• What the exercise asks
No pictures go into the output, which should consist only of the lines from the first line of the data through the line with "important per a", copied exactly.

>>>>>

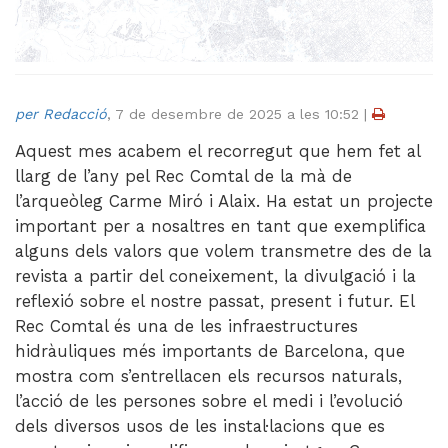
Videoteca
Termes legals
per Redacció
,
7 de desembre de 2025 a les 10:52
|
Aquest mes acabem el recorregut que hem fet al
llarg de l’any pel Rec Comtal de la mà de
l’arqueòleg Carme Miró i Alaix. Ha estat un projecte
important per a nosaltres en tant que exemplifica
alguns dels valors que volem transmetre des de la
revista a partir del coneixement, la divulgació i la
reflexió sobre el nostre passat, present i futur. El
Rec Comtal és una de les infraestructures
hidràuliques més importants de Barcelona, que
mostra com s’entrellacen els recursos naturals,
l’acció de les persones sobre el medi i l’evolució
dels diversos usos de les instal·lacions que es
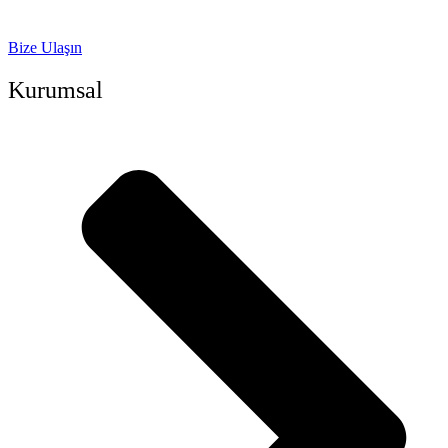
Bize Ulaşın
Kurumsal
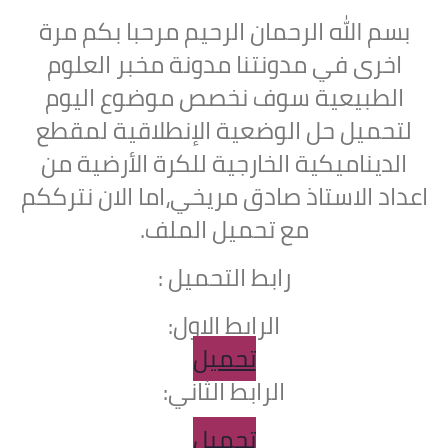
بسم الله الرحمان الرحيم مرحبا بكم مرة
اخرى في مدونتنا مدونة مخبر العلوم
الطبيعية سوف نخصص موضوع اليوم
لتحميل
حل الوضعية الإنطلاقية لمقطع
الديناميكية الخارجية للكرة الأرضية من
اعداد الاستاذ صادق مريخي،اما الان نترككم
مع تحميل الملف.
رابط التحميل :
الرابط الاول:
تحميل
الرابط الثاني:
تحميل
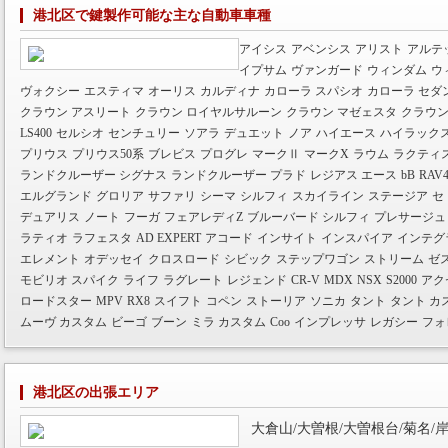
港北区で鍵製作可能な主な自動車車種
アイシス
アベンシス
アリスト
アルテ
イプサム
ヴァンガード
ウィンダム
ウ
ヴォクシー
エスティマ
オーリス
カルディナ
カローラ スパシオ
カローラ セダ
クラウン アスリート
クラウン ロイヤルサルーン
クラウン マゼェスタ
クラウン
LS400
セルシオ
センチュリー
ソアラ
デュエット
ノア
ハイエース
ハイラックス
プリウス
プリウス50系
ブレビス
プログレ
マークⅡ
マークX
ラウム
ラクティ
ランドクルーザー シグナス
ランドクルーザー プラド
レジアス エース
bB
RAV
エルグランド
グロリア
サファリ
シーマ
シルフィ
スカイライン
ステージア
セ
デュアリス
ノート
フーガ
フェアレディZ
ブルーバード シルフィ
プレサージュ
ラティオ
ラフェスタ
AD EXPERT
アコード
インサイト
インスパイア
インテグ
エレメント
オデッセイ
クロスロード
シビック
ステップワゴン
ストリーム
ゼ
モビリオ スパイク
ライフ
ラグレート
レジェンド
CR-V
MDX
NSX
S2000
アク
ロードスター
MPV
RX8
スイフト
コペン
ストーリア
ソニカ
タント
タント カ
ムーヴ カスタム
ビーゴ
ブーン
ミラ カスタム
Coo
インプレッサ
レガシー
フォ
港北区の出張エリア
大倉山/大曽根/大曽根台/菊名/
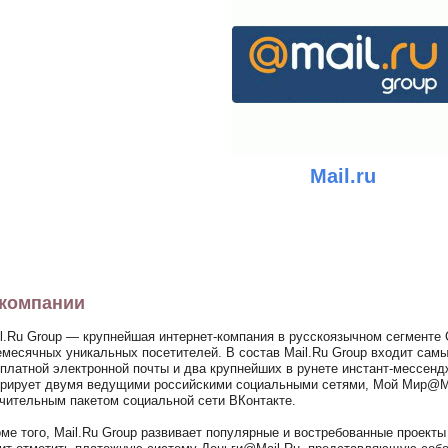
Mail.ru
компании
l.Ru Group — крупнейшая интернет-компания в русскоязычном сегменте 
месячных уникальных посетителей. В состав Mail.Ru Group входит сам
платной электронной почты и два крупнейших в рунете инстант-мессенд
рирует двумя ведущими российскими социальными сетями, Moй Мир@Mai
чительным пакетом социальной сети ВКонтакте.
ме того, Mail.Ru Group развивает популярные и востребованные проект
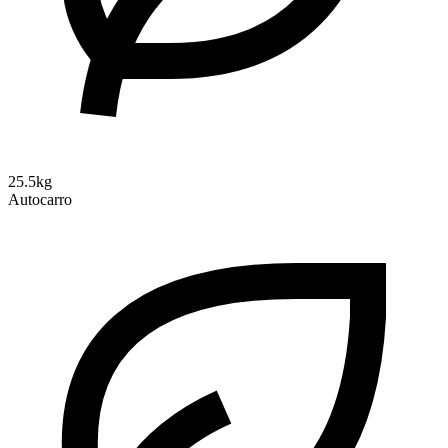
25.5kg
Autocarro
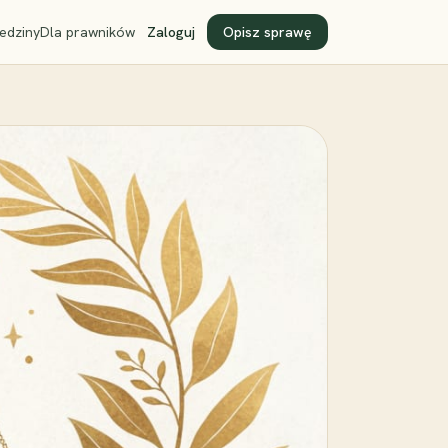
edziny
Dla prawników
Zaloguj
Opisz sprawę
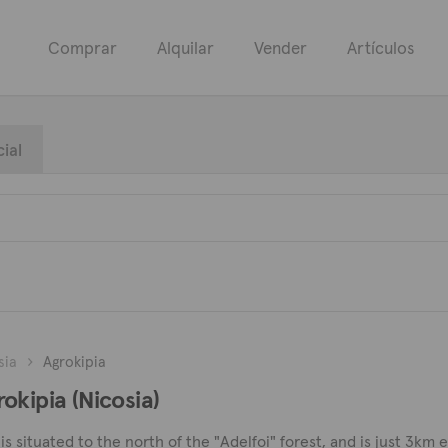
Comprar
Alquilar
Vender
Artículos
ial
sia
Agrokipia
okipia (Nicosia)
, is situated to the north of the "Adelfoi" forest, and is just 3km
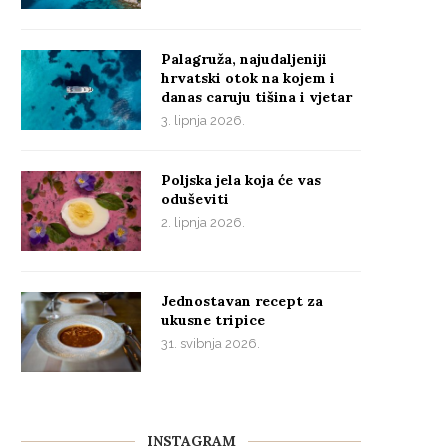
Palagruža, najudaljeniji
hrvatski otok na kojem i
danas caruju tišina i vjetar
3. lipnja 2026.
Poljska jela koja će vas
oduševiti
2. lipnja 2026.
Jednostavan recept za
ukusne tripice
31. svibnja 2026.
INSTAGRAM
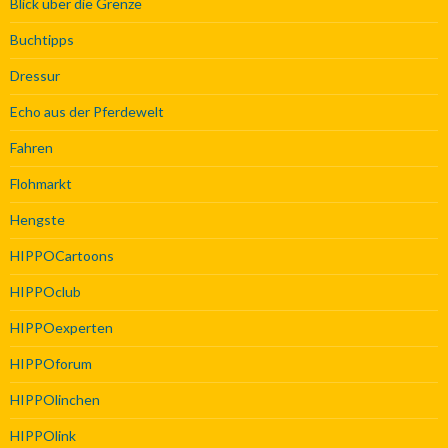
Blick über die Grenze
Buchtipps
Dressur
Echo aus der Pferdewelt
Fahren
Flohmarkt
Hengste
HIPPOCartoons
HIPPOclub
HIPPOexperten
HIPPOforum
HIPPOlinchen
HIPPOlink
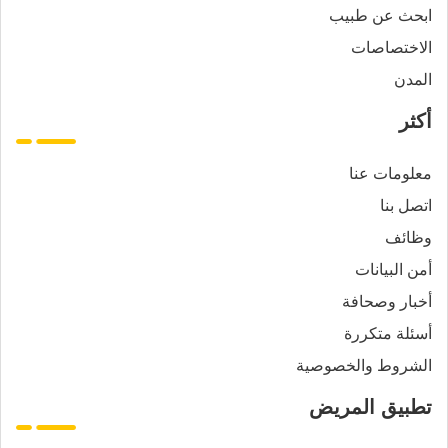
ابحث عن طبيب
الاختصاصات
المدن
أكثر
معلومات عنا
اتصل بنا
وظائف
أمن البيانات
أخبار وصحافة
أسئلة متكررة
الشروط والخصوصية
تطبيق المريض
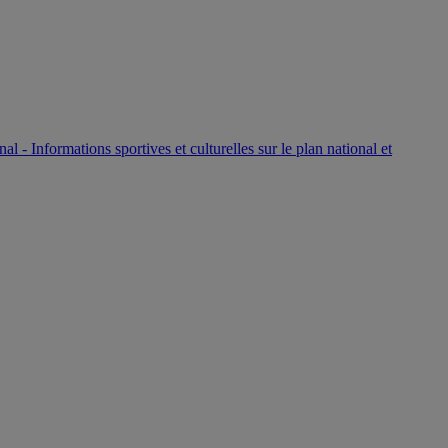
P
nal - Informations sportives et culturelles sur le plan national et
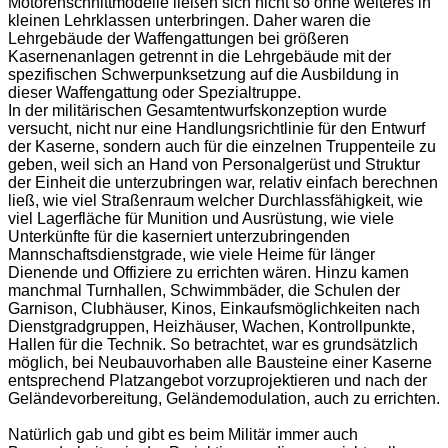
Motorenschnittmodelle ließen sich nicht so ohne weiteres in
kleinen Lehrklassen unterbringen. Daher waren die
Lehrgebäude der Waffengattungen bei größeren
Kasernenanlagen getrennt in die Lehrgebäude mit der
spezifischen Schwerpunksetzung auf die Ausbildung in
dieser Waffengattung oder Spezialtruppe.
In der militärischen Gesamtentwurfskonzeption wurde
versucht, nicht nur eine Handlungsrichtlinie für den Entwurf
der Kaserne, sondern auch für die einzelnen Truppenteile zu
geben, weil sich an Hand von Personalgerüst und Struktur
der Einheit die unterzubringen war, relativ einfach berechnen
ließ, wie viel Straßenraum welcher Durchlassfähigkeit, wie
viel Lagerfläche für Munition und Ausrüstung, wie viele
Unterkünfte für die kaserniert unterzubringenden
Mannschaftsdienstgrade, wie viele Heime für länger
Dienende und Offiziere zu errichten wären. Hinzu kamen
manchmal Turnhallen, Schwimmbäder, die Schulen der
Garnison, Clubhäuser, Kinos, Einkaufsmöglichkeiten nach
Dienstgradgruppen, Heizhäuser, Wachen, Kontrollpunkte,
Hallen für die Technik. So betrachtet, war es grundsätzlich
möglich, bei Neubauvorhaben alle Bausteine einer Kaserne
entsprechend Platzangebot vorzuprojektieren und nach der
Geländevorbereitung, Geländemodulation, auch zu errichten.
Natürlich gab und gibt es beim Militär immer auch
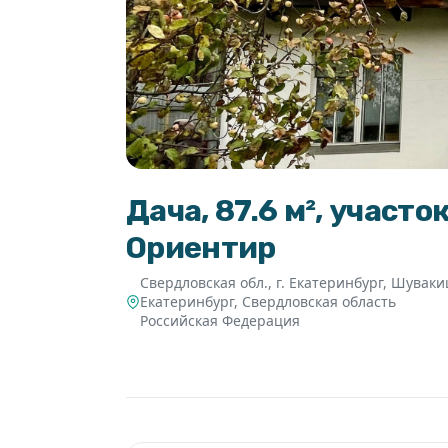
Дача, 87.6 м², участо
Ориентир
Свердловская обл., г. Екатеринбург, Шуваки
Екатеринбург
,
Свердловская область
Российская Федерация
6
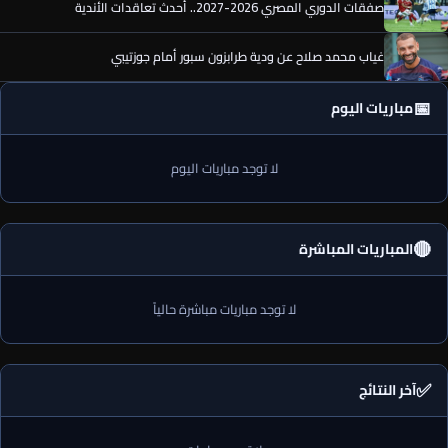
صفقات الدوري المصري 2026-2027.. أحدث تعاقدات الأندية
غياب محمد صلاح عن ودية طرابزون سبور أمام جوزتيبي
📅
مباريات اليوم
لا توجد مباريات اليوم
🔴
المباريات المباشرة
لا توجد مباريات مباشرة حالياً
✅
آخر النتائج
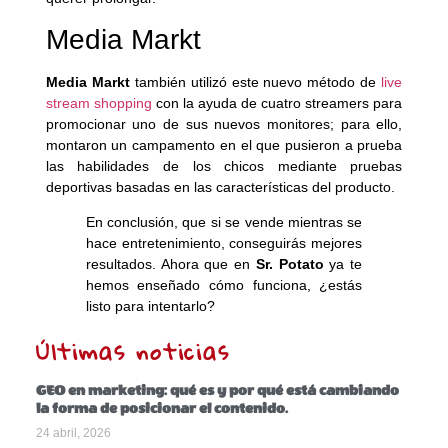
Media Markt
Media Markt
también utilizó este nuevo método de
live
stream shopping
con la ayuda de cuatro streamers para
promocionar uno de sus nuevos monitores; para ello,
montaron un campamento en el que pusieron a prueba
las habilidades de los chicos mediante pruebas
deportivas basadas en las características del producto.
En conclusión, que si se vende mientras se
hace entretenimiento, conseguirás mejores
resultados. Ahora que en
Sr. Potato
ya te
hemos enseñado cómo funciona, ¿estás
listo para intentarlo?
Últimas noticias
GEO en marketing: qué es y por qué está cambiando
la forma de posicionar el contenido.
24 abril, 2026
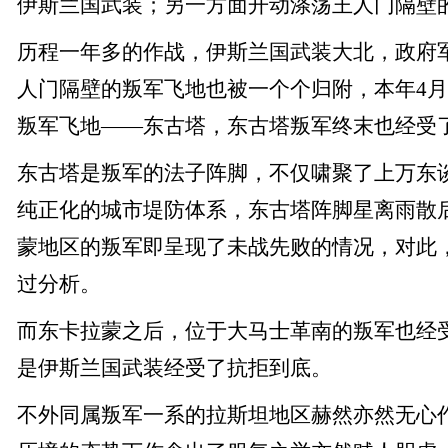
伊斯兰国武装；另一方面开动涤荡王人门隔壁
历程一年多的作战，伊斯兰国武装大北，政府
人门隔壁的叛军飞地也被一个个归附，本年4
叛军飞地——东古塔，东古塔叛军终末也经受
东古塔是叛军的法子阵脚，不仅啸聚了上万东
纯正化的城市堤防体系，东古塔阵脚星离雨散
蒙地区的叛军即呈现了未战先败的情况，对此
过分析。
而东卡拉蒙之后，位于大马士革南的叛军也经
是伊斯兰国武装经受了抗拒到底。
不外同属叛军一系的拉斯坦地区赫然亦然无心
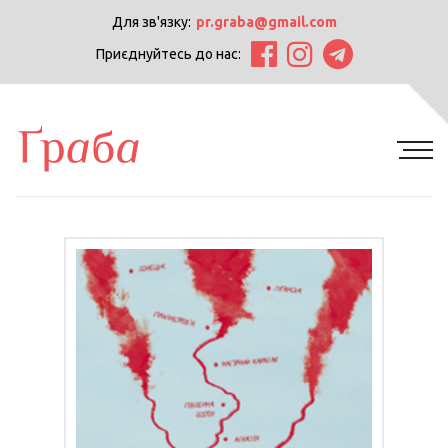
Для зв'язку:
pr.graba@gmail.com
Приєднуйтесь до нас:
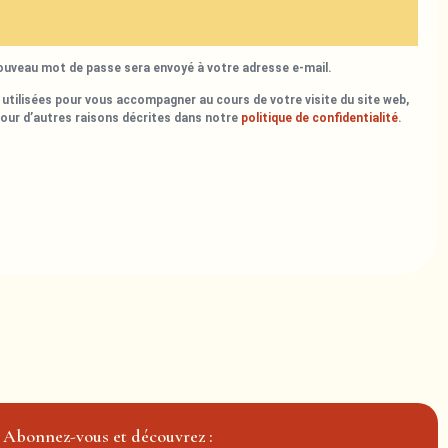
nouveau mot de passe sera envoyé à votre adresse e-mail.
utilisées pour vous accompagner au cours de votre visite du site web,
pour d’autres raisons décrites dans notre
politique de confidentialité
.
Abonnez-vous et découvrez :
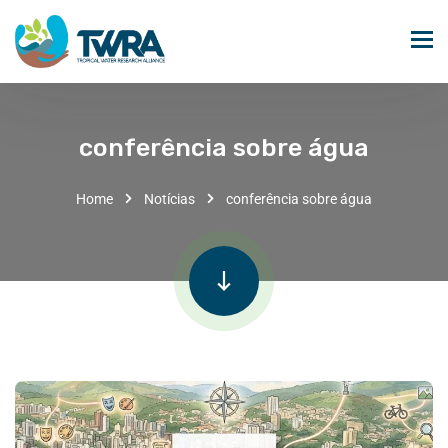
conferência sobre água
Home
Notícias
conferência sobre água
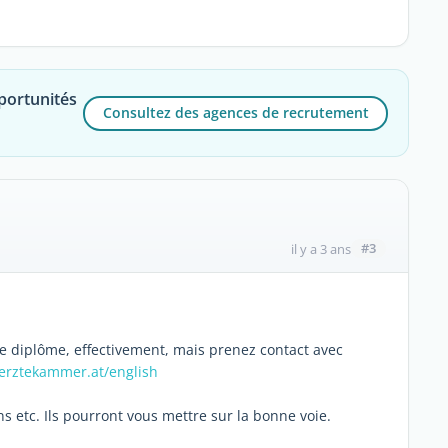
portunités
Consultez des agences de recrutement
#3
il y a 3 ans
re diplôme, effectivement, mais prenez contact avec
erztekammer.at/english
ns etc. Ils pourront vous mettre sur la bonne voie.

<<<<<

• Response box
Videoteca
Termes legals
per Redacció
,
7 de desembre de 2025 a les 10:52
|
Aquest mes acabem el recorregut que hem fet al
llarg de l’any pel Rec Comtal de la mà de
l’arqueòleg Carme Miró i Alaix. Ha estat un projecte
important per a nosaltres en tant que exemplifica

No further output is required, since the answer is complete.